Suppose $\phi$ is convex in $(a,b)$. Then the slope $[\phi(x+h) - \phi(x)], h>0$, decreases with $h$. Hence, the derivative on the right,
$$D^+\phi(x) = \lim_{h \to 0+} \frac{[\phi(x+h) - \phi(x)]}{h},$$
exists and is distinct from $+\infty$ in $(a,b)$. Similarly, the derivative on the left, $D^-\phi(x)$ exists and is distinct from $-\infty$ in $(a,b)$. Since $[\phi(x) - \phi(x-h)]/h \le [\phi(x+h) - \phi(x)]/h, h>0$, we obtain
$$-\infty < D^- \phi(x) \le D^+\phi(x) < +\infty.$$
This shows in particular that $\phi$ is continuous in $(a,b)$.
How does this argument show that $\phi$ is continuous in $(a,b)$?

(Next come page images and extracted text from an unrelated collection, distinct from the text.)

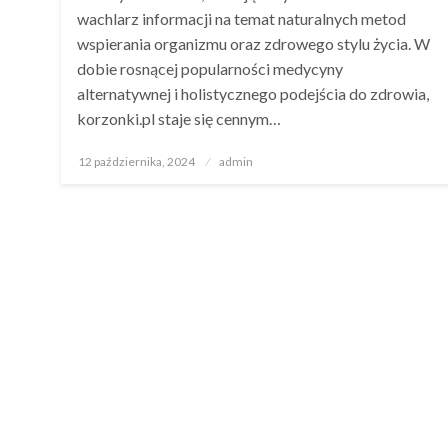
wachlarz informacji na temat naturalnych metod
wspierania organizmu oraz zdrowego stylu życia. W
dobie rosnącej popularności medycyny
alternatywnej i holistycznego podejścia do zdrowia,
korzonki.pl staje się cennym…
Opublikowane
12 października, 2024
admin
w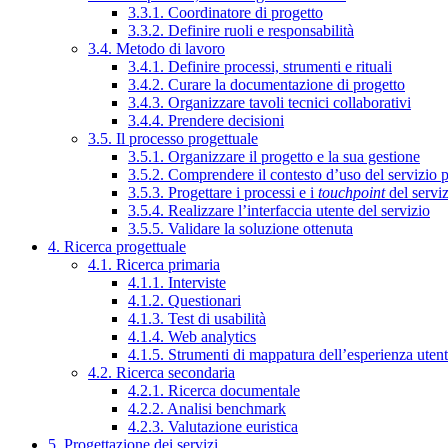
3.3.1. Coordinatore di progetto
3.3.2. Definire ruoli e responsabilità
3.4. Metodo di lavoro
3.4.1. Definire processi, strumenti e rituali
3.4.2. Curare la documentazione di progetto
3.4.3. Organizzare tavoli tecnici collaborativi
3.4.4. Prendere decisioni
3.5. Il processo progettuale
3.5.1. Organizzare il progetto e la sua gestione
3.5.2. Comprendere il contesto d’uso del servizio 
3.5.3. Progettare i processi e i
touchpoint
del servi
3.5.4. Realizzare l’interfaccia utente del servizio
3.5.5. Validare la soluzione ottenuta
4. Ricerca progettuale
4.1. Ricerca primaria
4.1.1. Interviste
4.1.2. Questionari
4.1.3. Test di usabilità
4.1.4. Web analytics
4.1.5. Strumenti di mappatura dell’esperienza uten
4.2. Ricerca secondaria
4.2.1. Ricerca documentale
4.2.2. Analisi benchmark
4.2.3. Valutazione euristica
5. Progettazione dei servizi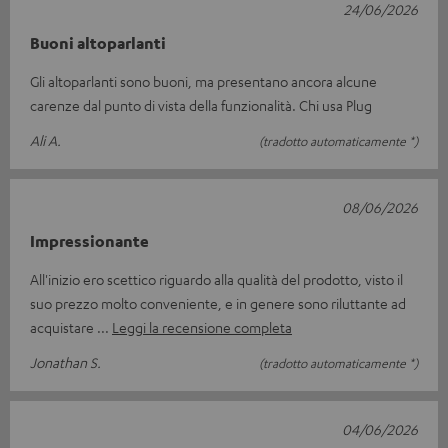
24/06/2026
Buoni altoparlanti
Gli altoparlanti sono buoni, ma presentano ancora alcune
carenze dal punto di vista della funzionalità. Chi usa Plug
Ali A.
(tradotto automaticamente *)
08/06/2026
Impressionante
All'inizio ero scettico riguardo alla qualità del prodotto, visto il
suo prezzo molto conveniente, e in genere sono riluttante ad
acquistare
Leggi la recensione completa
Jonathan S.
(tradotto automaticamente *)
04/06/2026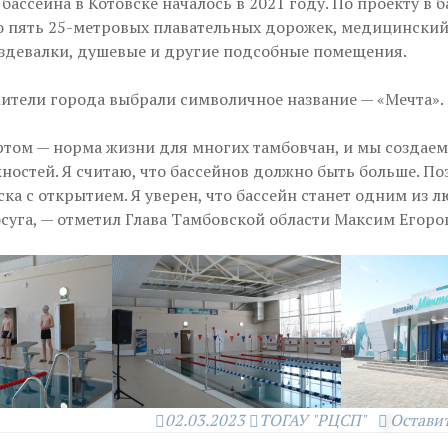
бассейна в Котовске началось в 2021 году. По проекту в 
 пять 25-метровых плавательных дорожек, медицинский
аздевалки, душевые и другие подсобные помещения.
жители города выбрали символичное название — «Мечта».
ртом — норма жизни для многих тамбовчан, и мы создаем 
ностей. Я считаю, что бассейнов должно быть больше. П
ка с открытием. Я уверен, что бассейн станет одним из 
суга, — отметил Глава Тамбовской области Максим Егоро
02.03.2023
ТОГАУ "РЦСП"
Остави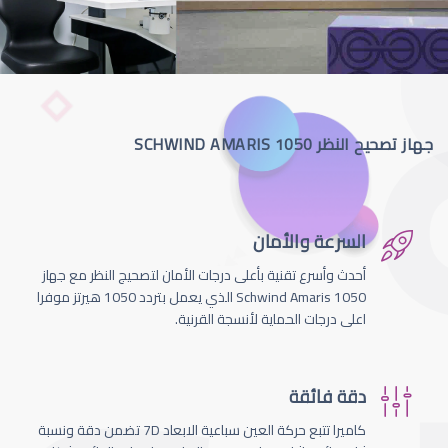
جهاز تصحيح النظر SCHWIND AMARIS 1050
السرعة والأمان
أحدث وأسرع تقنية بأعلى درجات الأمان لتصحيج النظر مع جهاز
Schwind Amaris 1050 الذي يعمل بتردد 1050 هيرتز موفرا
اعلى درجات الحماية لأنسجة القرنية.
دقة فائقة
كاميرا تتبع حركة العين سباعية الابعاد 7D تضمن دقة ونسبة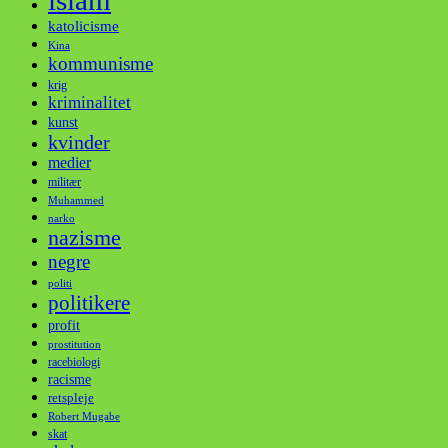
islam
katolicisme
Kina
kommunisme
krig
kriminalitet
kunst
kvinder
medier
militær
Muhammed
narko
nazisme
negre
politi
politikere
profit
prostitution
racebiologi
racisme
retspleje
Robert Mugabe
skat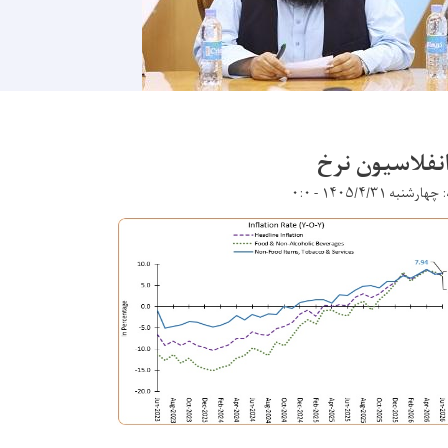
انفلاسیون نرخ
ارشنبه ۱۴۰۵/۴/۳۱ - ۰:۰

Existence of $\lim_{h\to 0^+} \frac{\phi(x+h)-\phi(x)}{h}$ imlplies that $$\lim_{h\to 0^+} h\cdot \frac{\phi(x+h)-\phi(x)}{h} = 0 \implies \lim_{y\to x^+} \phi(y) = \phi(x). $$ Similarly we would should the equality for left limit. But then, since left and right limits exist and are equal, then the limit itself must exist and be equal to them. So $$ \lim_{y\to x} \phi(y) = \phi(x).$$ This is just from the existence of the limits themself.